Directions :: Give the number of lines containing "Multitalente" in this listing, with no other words.

Source material ::
━━━━━━━━━━━━━━━━━━━━━━━━━━━━━━

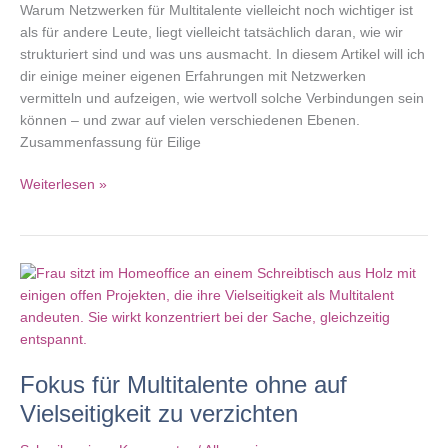
Warum Netzwerken für Multitalente vielleicht noch wichtiger ist
als für andere Leute, liegt vielleicht tatsächlich daran, wie wir
strukturiert sind und was uns ausmacht. In diesem Artikel will ich
dir einige meiner eigenen Erfahrungen mit Netzwerken
vermitteln und aufzeigen, wie wertvoll solche Verbindungen sein
können – und zwar auf vielen verschiedenen Ebenen.
Zusammenfassung für Eilige
Netzwerken
Weiterlesen »
für
Multitalente:
Teil
unserer
DNA
Fokus für Multitalente ohne auf
Vielseitigkeit zu verzichten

━━━━━━━━━━━━━━━━━━━━━━━━━━━━━━

Completed task :: 3